REQUIREMENT: Starting from the line that holds "Jochen Niehauser", print every line through the end of the records, first and last included.

GIVEN DATA:
★ ★ ★ ★ ★ ★ ★

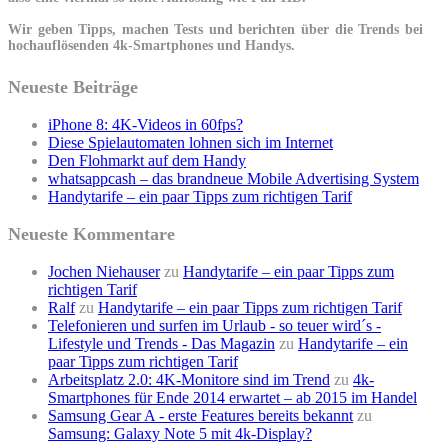
Wir geben Tipps, machen Tests und berichten über die Trends bei
hochauflösenden 4k-Smartphones und Handys.
Neueste Beiträge
iPhone 8: 4K-Videos in 60fps?
Diese Spielautomaten lohnen sich im Internet
Den Flohmarkt auf dem Handy
whatsappcash – das brandneue Mobile Advertising System
Handytarife – ein paar Tipps zum richtigen Tarif
Neueste Kommentare
Jochen Niehauser
zu
Handytarife – ein paar Tipps zum
richtigen Tarif
Ralf
zu
Handytarife – ein paar Tipps zum richtigen Tarif
Telefonieren und surfen im Urlaub - so teuer wird´s -
Lifestyle und Trends - Das Magazin
zu
Handytarife – ein
paar Tipps zum richtigen Tarif
Arbeitsplatz 2.0: 4K-Monitore sind im Trend
zu
4k-
Smartphones für Ende 2014 erwartet – ab 2015 im Handel
Samsung Gear A - erste Features bereits bekannt
zu
Samsung: Galaxy Note 5 mit 4k-Display?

★ ★ ★ ★ ★ ★ ★

FINISHED TASK:
Jochen Niehauser
zu
Handytarife – ein paar Tipps zum
richtigen Tarif
Ralf
zu
Handytarife – ein paar Tipps zum richtigen Tarif
Telefonieren und surfen im Urlaub - so teuer wird´s -
Lifestyle und Trends - Das Magazin
zu
Handytarife – ein
paar Tipps zum richtigen Tarif
Arbeitsplatz 2.0: 4K-Monitore sind im Trend
zu
4k-
Smartphones für Ende 2014 erwartet – ab 2015 im Handel
Samsung Gear A - erste Features bereits bekannt
zu
Samsung: Galaxy Note 5 mit 4k-Display?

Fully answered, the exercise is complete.